Для Сабрины, Зака и Пэрис мы вдвоём сочинили похожую историю: девушка таскалась за мной, а увидев, как я целуюсь в женском туалете с её лучшей подругой, в порыве разбитого сердца шагнула в окно. Естественно никакой лучшей подруги эти трое в итоге так и не увидели, но им было достаточно моего слезливого рассказика о том, как я сожалею о разбитом сердце и разбитых костях той несчастной дурочки, которая теперь обвиняет меня в собственной неуклюжести и легкомыслии, и они поверили мне. Поверили искренне, нежно, как последние на этой грешной земле идиоты.
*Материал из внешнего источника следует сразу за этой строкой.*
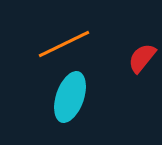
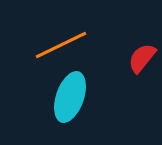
orange line: moved 3 px left, 1 px down
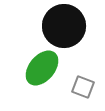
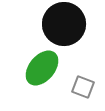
black circle: moved 2 px up
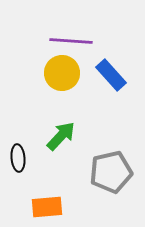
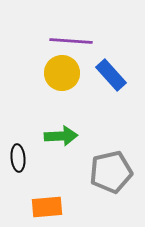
green arrow: rotated 44 degrees clockwise
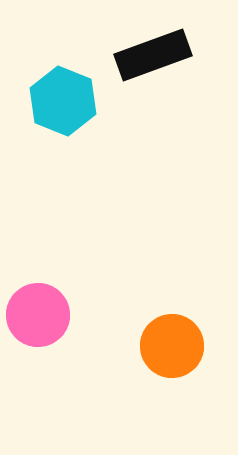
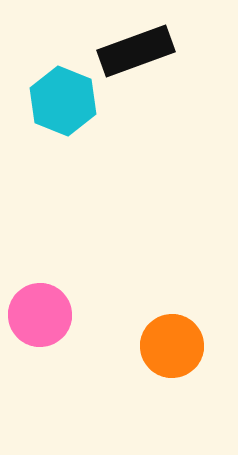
black rectangle: moved 17 px left, 4 px up
pink circle: moved 2 px right
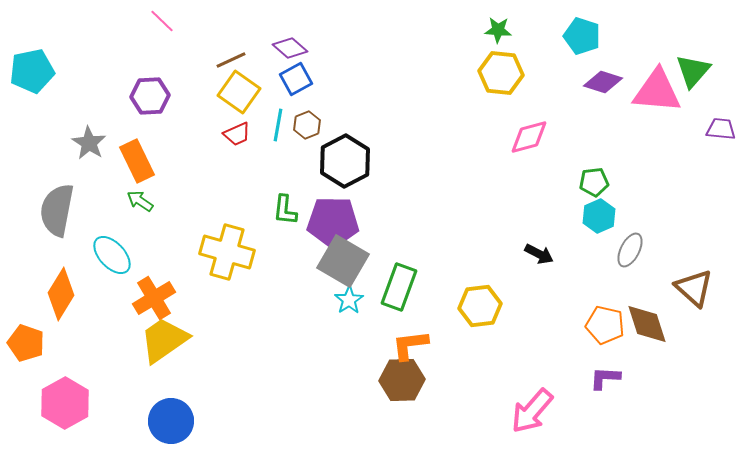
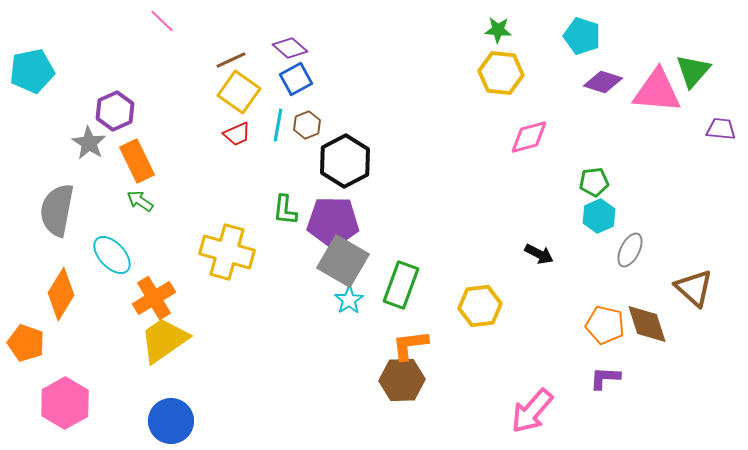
purple hexagon at (150, 96): moved 35 px left, 15 px down; rotated 21 degrees counterclockwise
green rectangle at (399, 287): moved 2 px right, 2 px up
И если Пэрис я мог простить подобный идиотизм, списав его на юный возраст, тогда глупостью Зака я искренне наслаждался, а тот факт, что Сабрина тоже рискнула внять моей лжи, подбадривал меня на будущие свершения – если эта умная женщина способна на то, чтобы из жалости поверить в подобную чушь, если однажды она поверила моему отцу, значит однажды я смогу раздвинуть её ноги, и она даже не поймет, как так получилось, что я добрался до неё.
Максвелл всё уладил. Беатрис Санчес заткнулась во благо своей трясущейся от страха семейки: побоялась того, что мой отец и вправду найдет способ дотянуться до её старшей сестрёнки, лишит её матери любимой работы, а отца и вовсе прикончит. Девчонке сильно повезло, слетев с третьего этажа она упала на растянутый тент, а затем на относительно мягкий газон, так что инвалидом она не стала, сломав себе лишь пару ребер и ногу, а вот мой сломанный нос и расцарапанную шею во время нашей стычки я ей так и не простил. Мой нос мог стоить как минимум двух её сломанных ног, но никак не одной.
После того, как Санчес аннулировала выдвинутые против меня показания, я сам себе пообещал отомстить ей за тот позор, который она заставила меня испытать – я пообещал себе, что убью её в первый день зимы. Наверное, я не мог смириться с тем, что имея опыт с убийством собственной матери, я не смог прикончить какую-то постороннюю мне выскочку, сумевшую замарать меня трижды: когда влепила мне пощечину в переполненной студентами аудитории и когда, выйдя из слишком короткой комы, во весь голос заговорила о причине своего полёта. Третьим разом для меня являлся сам факт её выживания. Если от моей руки не смогла уйти знаменитая прожигательница жизни Урсула Фарлоу, как посмела она, всего лишь смазливая девчонка, выжить и даже серьёзно не покалечиться. Нет, она не могла обойти мою мать. Мою мать никто и никогда не посмеет обойти – она стoит того, чтобы оставаться на первом месте моего пьедестала.